CS Colloquium

Workload-Aware Networks for Machine Learning

Time and Location:

April 07, 2026 at 2PM; 60 Fifth Avenue, Room 150

Speaker:

Weiyang "Frank" Wang, MIT CSAIL

Link:

Abstract:

Today's ML workloads require networks that connect tens to hundreds of thousands of GPUs. Existing GPU clusters rely on network designs offering any-to-any connectivity while remaining agnostic to the data they carry. These traits are carried over from legacy CPU datacenters, limiting scalability and hindering GPU utilization.

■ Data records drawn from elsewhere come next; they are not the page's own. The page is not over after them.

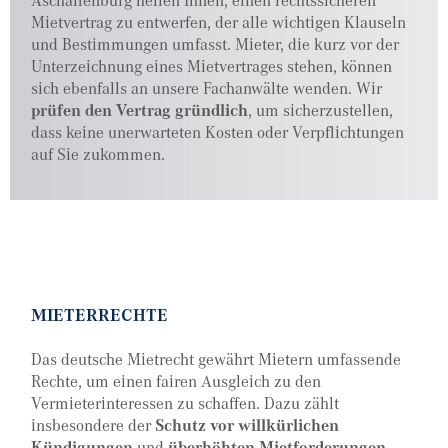
Mietvertrag zu entwerfen, der alle wichtigen Klauseln
und Bestimmungen umfasst. Mieter, die kurz vor der
Unterzeichnung eines Mietvertrages stehen, können
sich ebenfalls an unsere Fachanwälte wenden. Wir
prüfen den Vertrag gründlich
, um sicherzustellen,
dass keine unerwarteten Kosten oder Verpflichtungen
auf Sie zukommen.
MIETERRECHTE
Das deutsche Mietrecht gewährt Mietern umfassende
Rechte, um einen fairen Ausgleich zu den
Vermieterinteressen zu schaffen. Dazu zählt
insbesondere der
Schutz vor willkürlichen
Kündigungen
und
überhöhten Mietforderungen
,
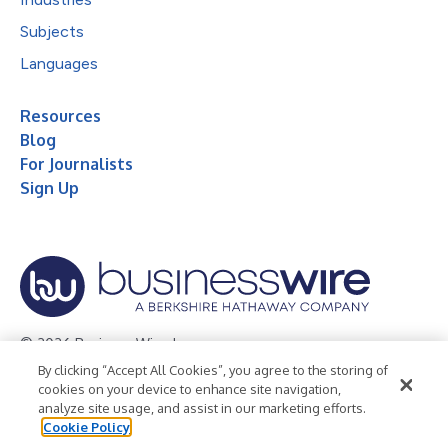
Subjects
Languages
Resources
Blog
For Journalists
Sign Up
© 2026 Business Wire, Inc.
By clicking “Accept All Cookies”, you agree to the storing of
Privacy Policy
Cookie Policy
Accessibility Statement
cookies on your device to enhance site navigation,
analyze site usage, and assist in our marketing efforts.
Terms of Use
Legal
Cookie Policy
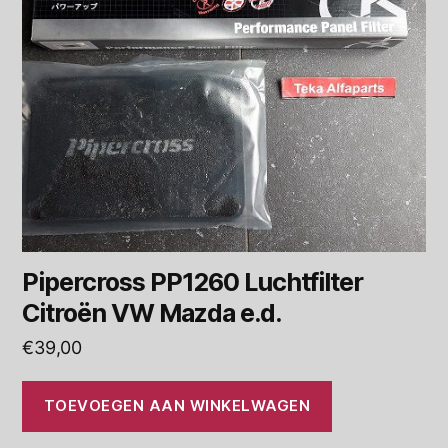
Pipercross PP1260 Luchtfilter
Citroën VW Mazda e.d.
€
39,00
TOEVOEGEN AAN WINKELWAGEN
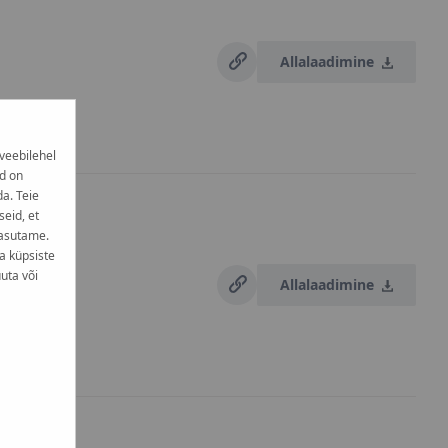
Allalaadimine
veebilehel
d on
da. Teie
eid, et
kasutame.
a küpsiste
uta või
Allalaadimine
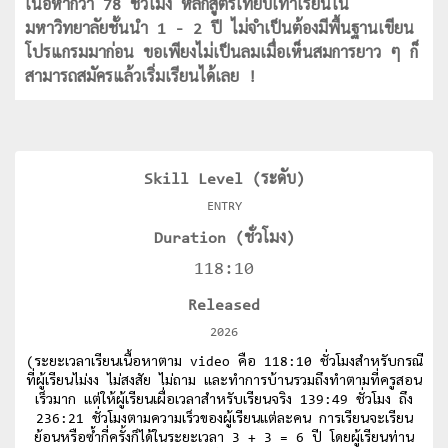
เนื้อหากว่า 78 ชั่วโมง หลักสูตรเทียบเท่าเรียนใน
มหาวิทยาลัยชั้นนำ 1 - 2 ปี ไม่จำเป็นต้องมีพื้นฐานเขียน
โปรแกรมมาก่อน ขอเพียงไม่เป็นลมเมื่อเห็นสมการยาว ๆ ก็
สามารถสมัครแล้วเริ่มเรียนได้เลย !
Skill Level (ระดับ)
ENTRY
Duration (ชั่วโมง)
118:10
Released
2026
(ระยะเวลาเรียนเนื้อหาตาม video คือ 118:10 ชั่วโมงสำหรับกรณี
ที่ผู้เรียนไม่งง ไม่สงสัย ไม่ถาม และทำการบ้านรวมถึงทำตามที่ครูสอน
เร็วมาก แต่ให้ผู้เรียนเผื่อเวลาสำหรับเรียนจริง 139:49 ชั่วโมง ถึง
236:21 ชั่วโมงตามความเร็วของผู้เรียนแต่ละคน การเรียนจะเรียน
ย้อนหรือซ้ำกี่ครั้งก็ได้ในระยะเวลา 3 + 3 = 6 ปี โดยผู้เรียนท่าน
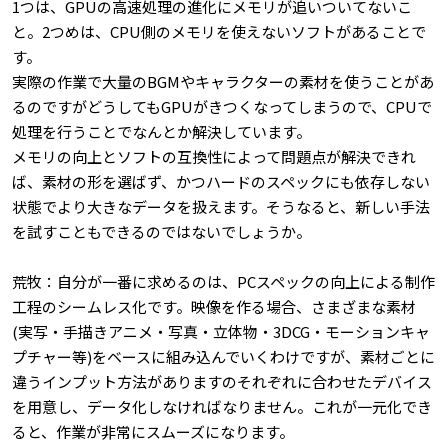
1つは、GPUの高速処理の進化にメモリが追いついてないこ
と。2つめは、CPU側のメモリを使えないソフトがあることで
す。
実際の作業で大量のBGMやキャラクターの素材を使うことがあ
るのですがどうしてもGPUがきつくなってしまうので、CPUで
処理を行うことでなんとか解決しています。
メモリの向上とソフトの互換性によって問題点が解決できれ
ば、素材の形を選ばず、かつハードのスペックにも依存しない
状態でより大きなデータを扱えます。そうなると、新しい手法
を試すこともできるのではないでしょうか。
荒牧：自分が一番に求めるのは、PCスペックの向上による制作
工程のシームレス化です。映像を作る場合、さまざまな素材
(実写・手描きアニメ・写真・立体物・3DCG・モーションキャ
プチャー等)をベースに組み込んでいくわけですが、素材ごとに
違うインプット方法がありますのそれぞれに合わせたデバイス
を用意し、データ化しなければなりません。これが一元化でき
ると、作業が非常にスムーズになります。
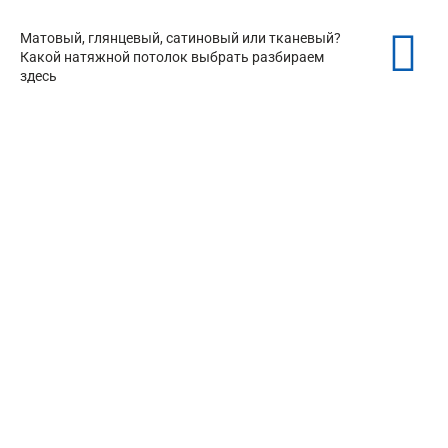
Матовый, глянцевый, сатиновый или тканевый?
Какой натяжной потолок выбрать разбираем
здесь
Матовые натяжные потолки
от 150 ₽/м²
Глянцевые натяжные потолки
от 150 ₽/м²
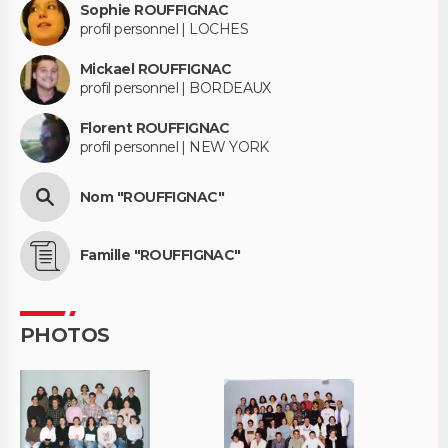
Sophie ROUFFIGNAC
profil personnel | LOCHES
Mickael ROUFFIGNAC
profil personnel | BORDEAUX
Florent ROUFFIGNAC
profil personnel | NEW YORK
Nom "ROUFFIGNAC"
Famille "ROUFFIGNAC"
PHOTOS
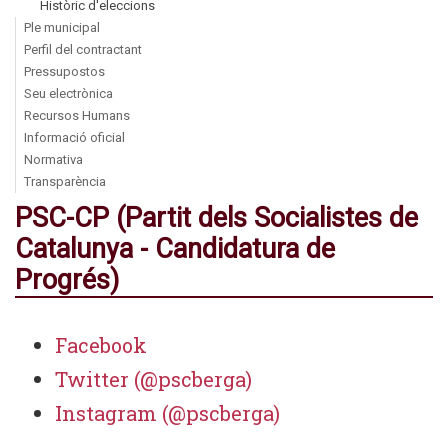
Històric d'eleccions
Ple municipal
Perfil del contractant
Pressupostos
Seu electrònica
Recursos Humans
Informació oficial
Normativa
Transparència
PSC-CP (Partit dels Socialistes de
Catalunya - Candidatura de
Progrés)
Facebook
Twitter (@pscberga)
Instagram (@pscberga)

I will present workload-aware networking, a systematic approach that exploits structures inherent to machine learning traffic to co-design networks with ML workloads. I start by showing that large language model (LLM)’s network traffic exhibits a surprising property: it stays within the bottom layer of a switched network. This insight enables rail-only network designs that dramatically reduce cost and complexity. I then discuss TopoOpt, which uses reconfigurable networks to adapt to the repetitive, predictable traffic patterns of ML training, delivering performance improvements over today's network designs. Finally, I show that understanding traffic content in the network unlocks new functionalities. I introduce Checkmate, a system that embeds checkpointing into the network through gradient replication, enabling per-iteration checkpointing with zero GPU overhead. I conclude with future directions for extending these principles to emerging workloads like agentic AI, and building orchestration frameworks that automate network-workload co-design.